Supplied information:

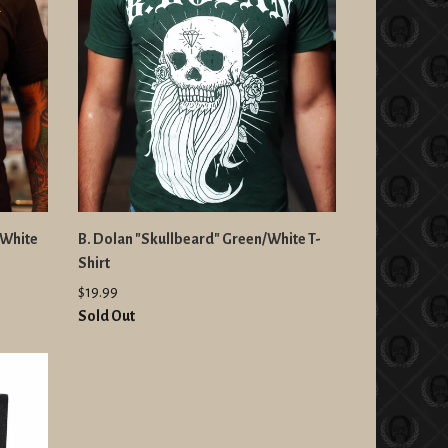
/White
B. Dolan "Skullbeard" Green/White T-
Shirt
$19.99
Sold Out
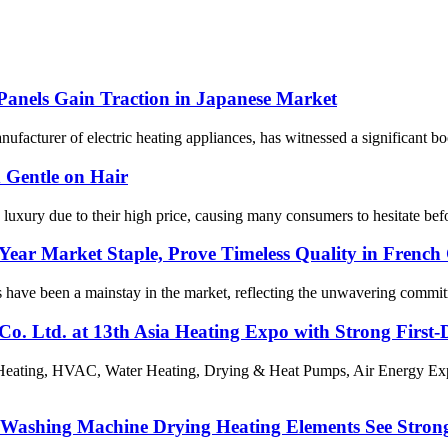
Panels Gain Traction in Japanese Market
urer of electric heating appliances, has witnessed a significant boost i
 Gentle on Hair
 luxury due to their high price, causing many consumers to hesitate be
-Year Market Staple, Prove Timeless Quality in Fren
ts have been a mainstay in the market, reflecting the unwavering commi
Co. Ltd. at 13th Asia Heating Expo with Strong First
 Heating, HVAC, Water Heating, Drying & Heat Pumps, Air Energy Ex
s Washing Machine Drying Heating Elements See Stron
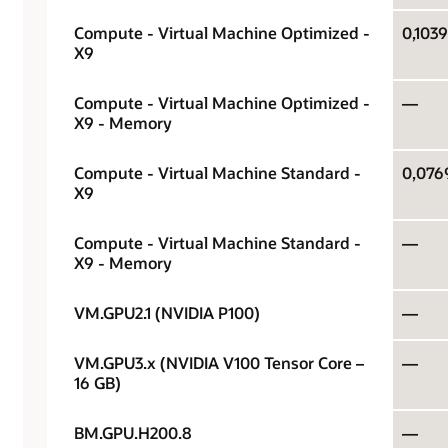
Compute - Virtual Machine Optimized -
0,1039
X9
Compute - Virtual Machine Optimized -
—
X9 - Memory
Compute - Virtual Machine Standard -
0,076
X9
Compute - Virtual Machine Standard -
—
X9 - Memory
VM.GPU2.1 (NVIDIA P100)
—
VM.GPU3.x (NVIDIA V100 Tensor Core –
—
16 GB)
BM.GPU.H200.8
—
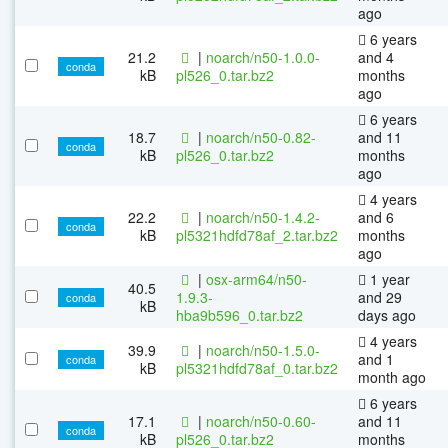
ago
6 years
21.2
|
noarch/n50-1.0.0-
and 4
conda
kB
pl526_0.tar.bz2
months
ago
6 years
18.7
|
noarch/n50-0.82-
and 11
conda
kB
pl526_0.tar.bz2
months
ago
4 years
22.2
|
noarch/n50-1.4.2-
and 6
conda
kB
pl5321hdfd78af_2.tar.bz2
months
ago
|
osx-arm64/n50-
1 year
40.5
1.9.3-
and 29
conda
kB
hba9b596_0.tar.bz2
days ago
4 years
39.9
|
noarch/n50-1.5.0-
and 1
conda
kB
pl5321hdfd78af_0.tar.bz2
month ago
6 years
17.1
|
noarch/n50-0.60-
and 11
conda
kB
pl526_0.tar.bz2
months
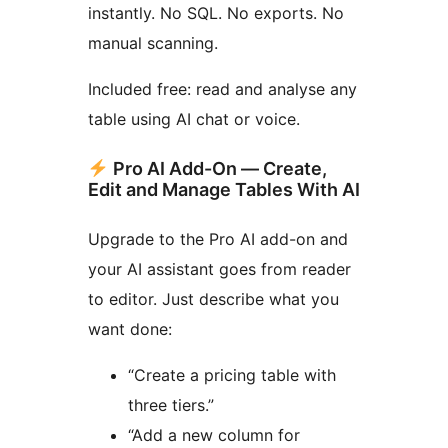
instantly. No SQL. No exports. No
manual scanning.
Included free: read and analyse any
table using AI chat or voice.
Pro AI Add-On — Create,
Edit and Manage Tables With AI
Upgrade to the Pro AI add-on and
your AI assistant goes from reader
to editor. Just describe what you
want done:
“Create a pricing table with
three tiers.”
“Add a new column for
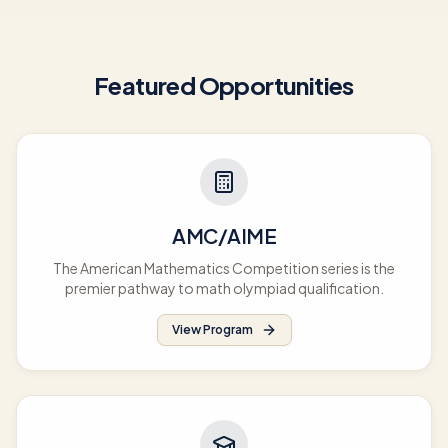
Featured Opportunities
AMC/AIME
The American Mathematics Competition series is the
premier pathway to math olympiad qualification.
View Program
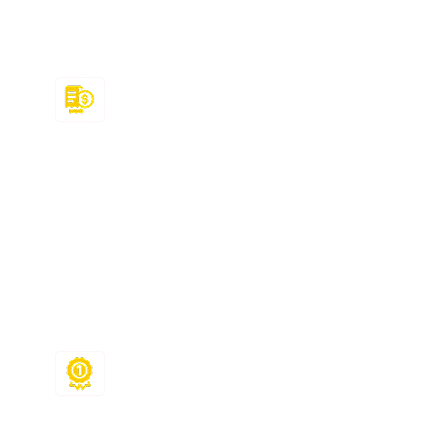
MyMathLab answers from us, congratulations!
You will get to enjoy the following benefits:
Affordable Prices
Our MyMathLab answers for various topics
are available for only $50! But that’s not all.
We also offer flexible payment plans along
with discounts and referral programs,
ensuring you get additional support
without compromising your leisure!
Assured A Grades
We don’t just provide MyMathLab math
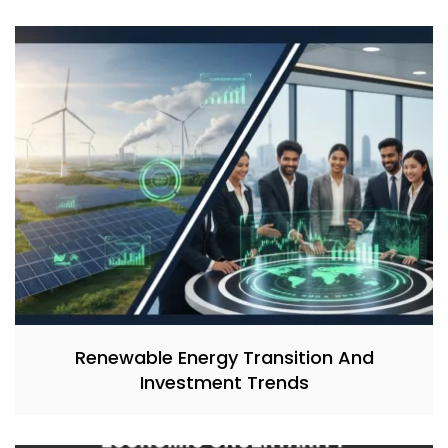
Renewable Energy Transition And
Investment Trends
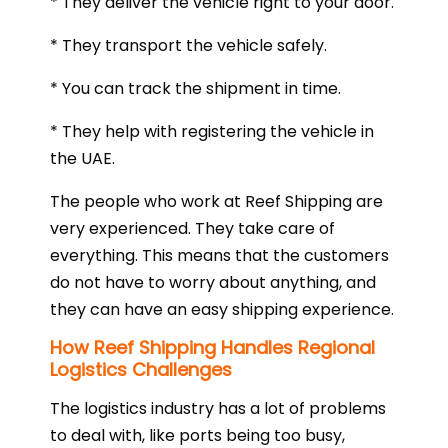
* They deliver the vehicle right to your door.
* They transport the vehicle safely.
* You can track the shipment in time.
* They help with registering the vehicle in
the UAE.
The people who work at Reef Shipping are
very experienced. They take care of
everything. This means that the customers
do not have to worry about anything, and
they can have an easy shipping experience.
How Reef Shipping Handles Regional
Logistics Challenges
The logistics industry has a lot of problems
to deal with, like ports being too busy,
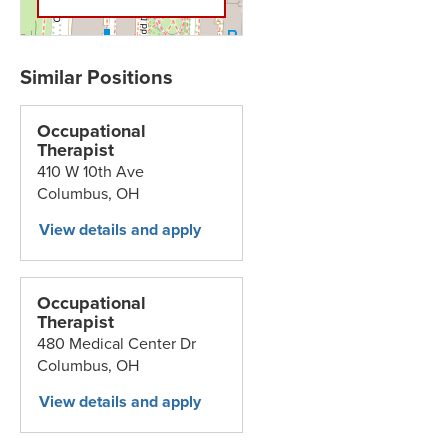
Occupational
Therapist
410 W 10th Ave
Columbus,
OH
Occupational
Therapist
480 Medical Center Dr
Columbus,
OH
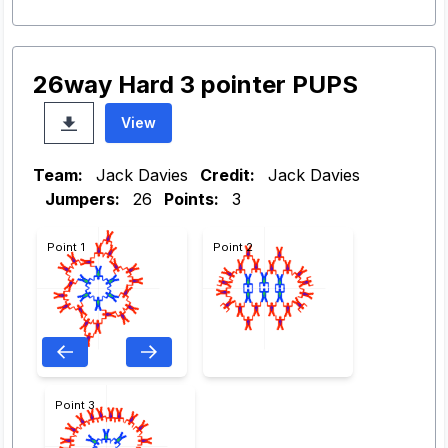
26way Hard 3 pointer PUPS
View
Team:
Jack Davies
Credit:
Jack Davies
Jumpers:
26
Points:
3
Point 1
Point 2
Point 3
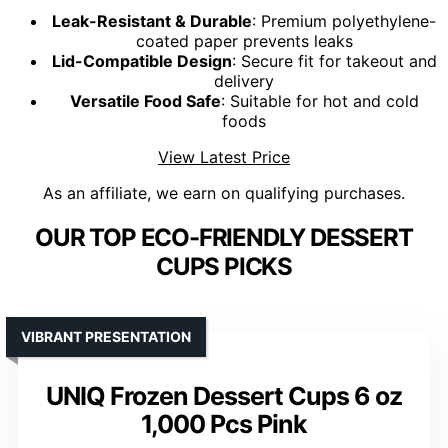
Leak-Resistant & Durable
: Premium polyethylene-
coated paper prevents leaks
Lid-Compatible Design
: Secure fit for takeout and
delivery
Versatile Food Safe
: Suitable for hot and cold
foods
View Latest Price
As an affiliate, we earn on qualifying purchases.
OUR TOP ECO-FRIENDLY DESSERT
CUPS PICKS
VIBRANT PRESENTATION
UNIQ Frozen Dessert Cups 6 oz
1,000 Pcs Pink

Task statement: Would you retype the entries above in full, exactly as written, minus the pictures?

Response area:
/White
B. Dolan "Skullbeard" Green/White T-
Shirt
$19.99
Sold Out
Panels Gain Traction in Japanese Market
urer of electric heating appliances, has witnessed a significant boost i
 Gentle on Hair
 luxury due to their high price, causing many consumers to hesitate be
-Year Market Staple, Prove Timeless Quality in Fren
ts have been a mainstay in the market, reflecting the unwavering commi
Co. Ltd. at 13th Asia Heating Expo with Strong First
 Heating, HVAC, Water Heating, Drying & Heat Pumps, Air Energy Ex
s Washing Machine Drying Heating Elements See Stron
Compute - Virtual Machine Optimized -
0,1039
X9
Compute - Virtual Machine Optimized -
—
X9 - Memory
Compute - Virtual Machine Standard -
0,076
X9
Compute - Virtual Machine Standard -
—
X9 - Memory
VM.GPU2.1 (NVIDIA P100)
—
VM.GPU3.x (NVIDIA V100 Tensor Core –
—
16 GB)
BM.GPU.H200.8
—
ago
6 years
21.2
|
noarch/n50-1.0.0-
and 4
conda
kB
pl526_0.tar.bz2
months
ago
6 years
18.7
|
noarch/n50-0.82-
and 11
conda
kB
pl526_0.tar.bz2
months
ago
4 years
22.2
|
noarch/n50-1.4.2-
and 6
conda
kB
pl5321hdfd78af_2.tar.bz2
months
ago
|
osx-arm64/n50-
1 year
40.5
1.9.3-
and 29
conda
kB
hba9b596_0.tar.bz2
days ago
4 years
39.9
|
noarch/n50-1.5.0-
and 1
conda
kB
pl5321hdfd78af_0.tar.bz2
month ago
6 years
17.1
|
noarch/n50-0.60-
and 11
conda
kB
pl526_0.tar.bz2
months
instantly. No SQL. No exports. No
manual scanning.
Included free: read and analyse any
table using AI chat or voice.
Pro AI Add-On — Create,
Edit and Manage Tables With AI
Upgrade to the Pro AI add-on and
your AI assistant goes from reader
to editor. Just describe what you
want done:
“Create a pricing table with
three tiers.”
“Add a new column for
Featured Opportunities
AMC/AIME
The American Mathematics Competition series is the
premier pathway to math olympiad qualification.
View Program
MyMathLab answers from us, congratulations!
You will get to enjoy the following benefits:
Affordable Prices
Our MyMathLab answers for various topics
are available for only $50! But that’s not all.
We also offer flexible payment plans along
with discounts and referral programs,
ensuring you get additional support
without compromising your leisure!
Assured A Grades
We don’t just provide MyMathLab math
Renewable Energy Transition And
Investment Trends
* They deliver the vehicle right to your door.
* They transport the vehicle safely.
* You can track the shipment in time.
* They help with registering the vehicle in
the UAE.
The people who work at Reef Shipping are
very experienced. They take care of
everything. This means that the customers
do not have to worry about anything, and
they can have an easy shipping experience.
How Reef Shipping Handles Regional
Logistics Challenges
The logistics industry has a lot of problems
to deal with, like ports being too busy,
Occupational
Therapist
410 W 10th Ave
Columbus,
OH
Occupational
Therapist
480 Medical Center Dr
Columbus,
OH
26way Hard 3 pointer PUPS
View
Team:
Jack Davies
Credit:
Jack Davies
Jumpers:
26
Points:
3
Point 1
Point 2
Point 3
Leak-Resistant & Durable
: Premium polyethylene-
coated paper prevents leaks
Lid-Compatible Design
: Secure fit for takeout and
delivery
Versatile Food Safe
: Suitable for hot and cold
foods
View Latest Price
As an affiliate, we earn on qualifying purchases.
OUR TOP ECO-FRIENDLY DESSERT
CUPS PICKS
VIBRANT PRESENTATION
UNIQ Frozen Dessert Cups 6 oz
1,000 Pcs Pink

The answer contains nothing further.